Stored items
▼
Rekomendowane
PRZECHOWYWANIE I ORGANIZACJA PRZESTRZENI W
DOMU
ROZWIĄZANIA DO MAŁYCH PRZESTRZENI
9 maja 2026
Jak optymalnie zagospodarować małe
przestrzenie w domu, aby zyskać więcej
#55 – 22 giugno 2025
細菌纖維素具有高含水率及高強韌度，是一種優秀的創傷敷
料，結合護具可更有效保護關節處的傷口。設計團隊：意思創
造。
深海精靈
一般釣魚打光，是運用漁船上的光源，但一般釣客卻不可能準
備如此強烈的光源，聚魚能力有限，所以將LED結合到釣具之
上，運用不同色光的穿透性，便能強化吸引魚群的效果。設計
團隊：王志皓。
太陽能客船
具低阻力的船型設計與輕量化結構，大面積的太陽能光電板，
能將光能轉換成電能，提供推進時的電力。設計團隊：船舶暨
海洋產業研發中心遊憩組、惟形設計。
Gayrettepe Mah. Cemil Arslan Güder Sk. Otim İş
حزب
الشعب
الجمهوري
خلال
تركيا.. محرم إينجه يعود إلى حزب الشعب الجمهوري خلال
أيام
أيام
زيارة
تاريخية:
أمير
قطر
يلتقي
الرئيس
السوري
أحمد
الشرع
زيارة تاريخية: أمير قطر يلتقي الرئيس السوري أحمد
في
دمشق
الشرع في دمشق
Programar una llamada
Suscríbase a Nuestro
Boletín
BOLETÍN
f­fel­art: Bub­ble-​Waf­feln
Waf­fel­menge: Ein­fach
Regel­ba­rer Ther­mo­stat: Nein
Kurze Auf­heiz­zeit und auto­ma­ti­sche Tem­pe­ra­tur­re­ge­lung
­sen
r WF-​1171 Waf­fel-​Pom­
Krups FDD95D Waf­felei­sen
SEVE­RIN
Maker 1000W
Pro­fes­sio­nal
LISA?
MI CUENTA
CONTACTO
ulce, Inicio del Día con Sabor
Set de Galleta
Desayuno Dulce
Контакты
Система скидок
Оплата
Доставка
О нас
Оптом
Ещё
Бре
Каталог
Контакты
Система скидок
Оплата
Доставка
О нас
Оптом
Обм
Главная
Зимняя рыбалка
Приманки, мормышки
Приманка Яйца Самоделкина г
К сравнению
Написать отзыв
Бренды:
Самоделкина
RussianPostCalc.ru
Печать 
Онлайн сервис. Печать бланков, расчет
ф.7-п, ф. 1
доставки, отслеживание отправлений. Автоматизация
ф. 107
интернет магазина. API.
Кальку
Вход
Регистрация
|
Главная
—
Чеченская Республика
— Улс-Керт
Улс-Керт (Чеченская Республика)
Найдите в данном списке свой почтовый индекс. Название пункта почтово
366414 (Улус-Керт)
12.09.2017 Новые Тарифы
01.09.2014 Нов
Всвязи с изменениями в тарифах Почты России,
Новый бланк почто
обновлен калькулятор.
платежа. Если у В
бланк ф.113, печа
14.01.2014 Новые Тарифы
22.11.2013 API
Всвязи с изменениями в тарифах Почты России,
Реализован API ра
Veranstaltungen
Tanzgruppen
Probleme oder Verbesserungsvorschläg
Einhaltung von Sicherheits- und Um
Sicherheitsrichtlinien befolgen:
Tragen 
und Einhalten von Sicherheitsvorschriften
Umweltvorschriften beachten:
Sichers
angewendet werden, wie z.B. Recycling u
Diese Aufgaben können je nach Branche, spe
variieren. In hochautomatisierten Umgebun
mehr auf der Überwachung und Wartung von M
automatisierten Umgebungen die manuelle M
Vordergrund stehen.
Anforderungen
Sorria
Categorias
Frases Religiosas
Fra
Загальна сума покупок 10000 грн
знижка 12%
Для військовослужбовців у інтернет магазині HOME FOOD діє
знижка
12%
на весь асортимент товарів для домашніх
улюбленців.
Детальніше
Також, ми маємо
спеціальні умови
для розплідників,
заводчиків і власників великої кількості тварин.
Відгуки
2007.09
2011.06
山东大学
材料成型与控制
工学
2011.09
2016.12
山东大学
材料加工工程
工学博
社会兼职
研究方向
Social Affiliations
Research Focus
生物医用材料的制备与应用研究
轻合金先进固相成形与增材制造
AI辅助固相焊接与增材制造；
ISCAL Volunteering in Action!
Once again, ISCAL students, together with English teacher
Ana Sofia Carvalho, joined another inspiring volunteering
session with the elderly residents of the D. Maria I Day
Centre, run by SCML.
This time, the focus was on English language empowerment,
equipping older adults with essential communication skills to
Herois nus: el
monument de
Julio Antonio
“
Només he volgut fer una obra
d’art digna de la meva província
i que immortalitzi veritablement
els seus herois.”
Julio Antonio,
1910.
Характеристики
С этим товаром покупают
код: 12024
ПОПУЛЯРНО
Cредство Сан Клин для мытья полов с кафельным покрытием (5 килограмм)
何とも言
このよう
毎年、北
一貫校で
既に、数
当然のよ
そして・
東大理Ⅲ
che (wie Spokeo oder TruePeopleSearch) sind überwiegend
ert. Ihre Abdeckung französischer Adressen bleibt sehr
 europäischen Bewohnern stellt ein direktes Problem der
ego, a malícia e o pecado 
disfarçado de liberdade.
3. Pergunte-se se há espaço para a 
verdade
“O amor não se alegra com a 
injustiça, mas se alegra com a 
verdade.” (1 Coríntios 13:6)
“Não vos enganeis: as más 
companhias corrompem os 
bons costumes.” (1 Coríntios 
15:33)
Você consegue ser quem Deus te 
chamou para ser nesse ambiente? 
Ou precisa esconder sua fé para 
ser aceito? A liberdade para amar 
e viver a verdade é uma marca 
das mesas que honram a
▲
▶ _DESCRIPTION OF THE TASK_
Transcribe the records exactly as they appear.

▶ _EXPECTED ANSWER_
Rekomendowane
PRZECHOWYWANIE I ORGANIZACJA PRZESTRZENI W
DOMU
ROZWIĄZANIA DO MAŁYCH PRZESTRZENI
9 maja 2026
Jak optymalnie zagospodarować małe
przestrzenie w domu, aby zyskać więcej
#55 – 22 giugno 2025
細菌纖維素具有高含水率及高強韌度，是一種優秀的創傷敷
料，結合護具可更有效保護關節處的傷口。設計團隊：意思創
造。
深海精靈
一般釣魚打光，是運用漁船上的光源，但一般釣客卻不可能準
備如此強烈的光源，聚魚能力有限，所以將LED結合到釣具之
上，運用不同色光的穿透性，便能強化吸引魚群的效果。設計
團隊：王志皓。
太陽能客船
具低阻力的船型設計與輕量化結構，大面積的太陽能光電板，
能將光能轉換成電能，提供推進時的電力。設計團隊：船舶暨
海洋產業研發中心遊憩組、惟形設計。
Gayrettepe Mah. Cemil Arslan Güder Sk. Otim İş
حزب
الشعب
الجمهوري
خلال
تركيا.. محرم إينجه يعود إلى حزب الشعب الجمهوري خلال
أيام
أيام
زيارة
تاريخية:
أمير
قطر
يلتقي
الرئيس
السوري
أحمد
الشرع
زيارة تاريخية: أمير قطر يلتقي الرئيس السوري أحمد
في
دمشق
الشرع في دمشق
Programar una llamada
Suscríbase a Nuestro
Boletín
BOLETÍN
f­fel­art: Bub­ble-​Waf­feln
Waf­fel­menge: Ein­fach
Regel­ba­rer Ther­mo­stat: Nein
Kurze Auf­heiz­zeit und auto­ma­ti­sche Tem­pe­ra­tur­re­ge­lung
­sen
r WF-​1171 Waf­fel-​Pom­
Krups FDD95D Waf­felei­sen
SEVE­RIN
Maker 1000W
Pro­fes­sio­nal
LISA?
MI CUENTA
CONTACTO
ulce, Inicio del Día con Sabor
Set de Galleta
Desayuno Dulce
Контакты
Система скидок
Оплата
Доставка
О нас
Оптом
Ещё
Бре
Каталог
Контакты
Система скидок
Оплата
Доставка
О нас
Оптом
Обм
Главная
Зимняя рыбалка
Приманки, мормышки
Приманка Яйца Самоделкина г
К сравнению
Написать отзыв
Бренды:
Самоделкина
RussianPostCalc.ru
Печать 
Онлайн сервис. Печать бланков, расчет
ф.7-п, ф. 1
доставки, отслеживание отправлений. Автоматизация
ф. 107
интернет магазина. API.
Кальку
Вход
Регистрация
|
Главная
—
Чеченская Республика
— Улс-Керт
Улс-Керт (Чеченская Республика)
Найдите в данном списке свой почтовый индекс. Название пункта почтово
366414 (Улус-Керт)
12.09.2017 Новые Тарифы
01.09.2014 Нов
Всвязи с изменениями в тарифах Почты России,
Новый бланк почто
обновлен калькулятор.
платежа. Если у В
бланк ф.113, печа
14.01.2014 Новые Тарифы
22.11.2013 API
Всвязи с изменениями в тарифах Почты России,
Реализован API ра
Veranstaltungen
Tanzgruppen
Probleme oder Verbesserungsvorschläg
Einhaltung von Sicherheits- und Um
Sicherheitsrichtlinien befolgen:
Tragen 
und Einhalten von Sicherheitsvorschriften
Umweltvorschriften beachten:
Sichers
angewendet werden, wie z.B. Recycling u
Diese Aufgaben können je nach Branche, spe
variieren. In hochautomatisierten Umgebun
mehr auf der Überwachung und Wartung von M
automatisierten Umgebungen die manuelle M
Vordergrund stehen.
Anforderungen
Sorria
Categorias
Frases Religiosas
Fra
Загальна сума покупок 10000 грн
знижка 12%
Для військовослужбовців у інтернет магазині HOME FOOD діє
знижка
12%
на весь асортимент товарів для домашніх
улюбленців.
Детальніше
Також, ми маємо
спеціальні умови
для розплідників,
заводчиків і власників великої кількості тварин.
Відгуки
2007.09
2011.06
山东大学
材料成型与控制
工学
2011.09
2016.12
山东大学
材料加工工程
工学博
社会兼职
研究方向
Social Affiliations
Research Focus
生物医用材料的制备与应用研究
轻合金先进固相成形与增材制造
AI辅助固相焊接与增材制造；
ISCAL Volunteering in Action!
Once again, ISCAL students, together with English teacher
Ana Sofia Carvalho, joined another inspiring volunteering
session with the elderly residents of the D. Maria I Day
Centre, run by SCML.
This time, the focus was on English language empowerment,
equipping older adults with essential communication skills to
Herois nus: el
monument de
Julio Antonio
“
Només he volgut fer una obra
d’art digna de la meva província
i que immortalitzi veritablement
els seus herois.”
Julio Antonio,
1910.
Характеристики
С этим товаром покупают
код: 12024
ПОПУЛЯРНО
Cредство Сан Клин для мытья полов с кафельным покрытием (5 килограмм)
何とも言
このよう
毎年、北
一貫校で
既に、数
当然のよ
そして・
東大理Ⅲ
che (wie Spokeo oder TruePeopleSearch) sind überwiegend
ert. Ihre Abdeckung französischer Adressen bleibt sehr
 europäischen Bewohnern stellt ein direktes Problem der
ego, a malícia e o pecado 
disfarçado de liberdade.
3. Pergunte-se se há espaço para a 
verdade
“O amor não se alegra com a 
injustiça, mas se alegra com a 
verdade.” (1 Coríntios 13:6)
“Não vos enganeis: as más 
companhias corrompem os 
bons costumes.” (1 Coríntios 
15:33)
Você consegue ser quem Deus te 
chamou para ser nesse ambiente? 
Ou precisa esconder sua fé para 
ser aceito? A liberdade para amar 
e viver a verdade é uma marca 
das mesas que honram a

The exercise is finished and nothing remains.